__Problem to solve__: Using the records that follow, tally the lines containing the word "shijen" and state only the count.

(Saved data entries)
*** Begin section ***
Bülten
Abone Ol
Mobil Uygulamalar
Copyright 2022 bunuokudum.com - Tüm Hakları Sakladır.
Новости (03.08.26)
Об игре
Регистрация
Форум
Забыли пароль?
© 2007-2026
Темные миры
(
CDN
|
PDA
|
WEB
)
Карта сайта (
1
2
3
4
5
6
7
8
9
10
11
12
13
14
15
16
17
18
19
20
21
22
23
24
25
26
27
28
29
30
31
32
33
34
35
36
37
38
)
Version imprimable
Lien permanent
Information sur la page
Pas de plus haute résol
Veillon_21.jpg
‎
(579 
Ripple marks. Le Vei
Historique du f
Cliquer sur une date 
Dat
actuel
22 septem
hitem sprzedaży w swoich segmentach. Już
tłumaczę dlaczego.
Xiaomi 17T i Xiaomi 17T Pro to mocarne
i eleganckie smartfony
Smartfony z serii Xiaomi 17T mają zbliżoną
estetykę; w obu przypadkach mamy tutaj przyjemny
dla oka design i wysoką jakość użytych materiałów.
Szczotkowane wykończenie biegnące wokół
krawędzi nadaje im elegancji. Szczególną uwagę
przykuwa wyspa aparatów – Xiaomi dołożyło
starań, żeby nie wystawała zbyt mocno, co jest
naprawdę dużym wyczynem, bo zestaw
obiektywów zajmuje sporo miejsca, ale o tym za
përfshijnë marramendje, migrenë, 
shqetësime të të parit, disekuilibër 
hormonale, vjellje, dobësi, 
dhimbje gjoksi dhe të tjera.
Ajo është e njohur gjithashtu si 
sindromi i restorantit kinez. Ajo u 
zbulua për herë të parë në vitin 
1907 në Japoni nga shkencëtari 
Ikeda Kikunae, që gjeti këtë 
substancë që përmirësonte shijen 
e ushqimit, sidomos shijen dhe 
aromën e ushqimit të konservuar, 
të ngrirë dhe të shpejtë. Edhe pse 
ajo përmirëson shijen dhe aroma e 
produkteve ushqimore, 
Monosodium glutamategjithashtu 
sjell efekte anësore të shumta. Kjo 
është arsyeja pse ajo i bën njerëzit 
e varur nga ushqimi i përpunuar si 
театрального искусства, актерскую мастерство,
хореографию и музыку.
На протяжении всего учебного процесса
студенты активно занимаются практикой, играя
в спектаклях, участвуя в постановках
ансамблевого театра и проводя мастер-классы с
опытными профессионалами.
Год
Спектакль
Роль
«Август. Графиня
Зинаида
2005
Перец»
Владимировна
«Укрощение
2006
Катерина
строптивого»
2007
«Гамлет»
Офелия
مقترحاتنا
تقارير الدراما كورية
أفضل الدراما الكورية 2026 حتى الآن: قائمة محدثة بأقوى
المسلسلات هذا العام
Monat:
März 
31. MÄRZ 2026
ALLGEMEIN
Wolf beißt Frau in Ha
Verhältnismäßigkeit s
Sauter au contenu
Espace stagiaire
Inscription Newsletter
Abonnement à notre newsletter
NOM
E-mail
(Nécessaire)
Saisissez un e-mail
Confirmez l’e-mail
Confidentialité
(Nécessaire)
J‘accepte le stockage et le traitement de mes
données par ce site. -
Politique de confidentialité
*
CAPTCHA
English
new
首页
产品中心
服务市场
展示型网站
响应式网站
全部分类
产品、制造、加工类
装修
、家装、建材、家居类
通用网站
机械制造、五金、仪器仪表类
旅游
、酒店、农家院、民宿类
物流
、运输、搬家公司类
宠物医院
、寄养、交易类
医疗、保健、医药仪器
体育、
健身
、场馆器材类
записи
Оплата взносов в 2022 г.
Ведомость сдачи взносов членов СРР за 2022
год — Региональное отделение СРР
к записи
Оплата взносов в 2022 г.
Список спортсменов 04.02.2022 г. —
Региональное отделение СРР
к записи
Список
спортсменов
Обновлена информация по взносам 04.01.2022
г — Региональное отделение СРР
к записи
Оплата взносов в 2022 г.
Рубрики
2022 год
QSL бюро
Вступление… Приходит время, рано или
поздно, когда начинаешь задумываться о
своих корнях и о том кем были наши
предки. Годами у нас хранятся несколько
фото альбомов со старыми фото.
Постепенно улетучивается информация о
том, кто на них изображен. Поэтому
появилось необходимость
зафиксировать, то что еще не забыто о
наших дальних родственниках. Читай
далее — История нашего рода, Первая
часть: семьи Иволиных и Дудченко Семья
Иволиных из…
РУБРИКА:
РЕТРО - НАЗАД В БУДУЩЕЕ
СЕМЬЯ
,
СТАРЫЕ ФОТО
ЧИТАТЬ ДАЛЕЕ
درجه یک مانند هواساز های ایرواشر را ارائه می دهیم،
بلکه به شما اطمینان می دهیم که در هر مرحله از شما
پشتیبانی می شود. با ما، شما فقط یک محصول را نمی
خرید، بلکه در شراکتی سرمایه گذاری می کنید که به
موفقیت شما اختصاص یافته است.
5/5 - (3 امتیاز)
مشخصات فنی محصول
*** End section ***
__Output__: 3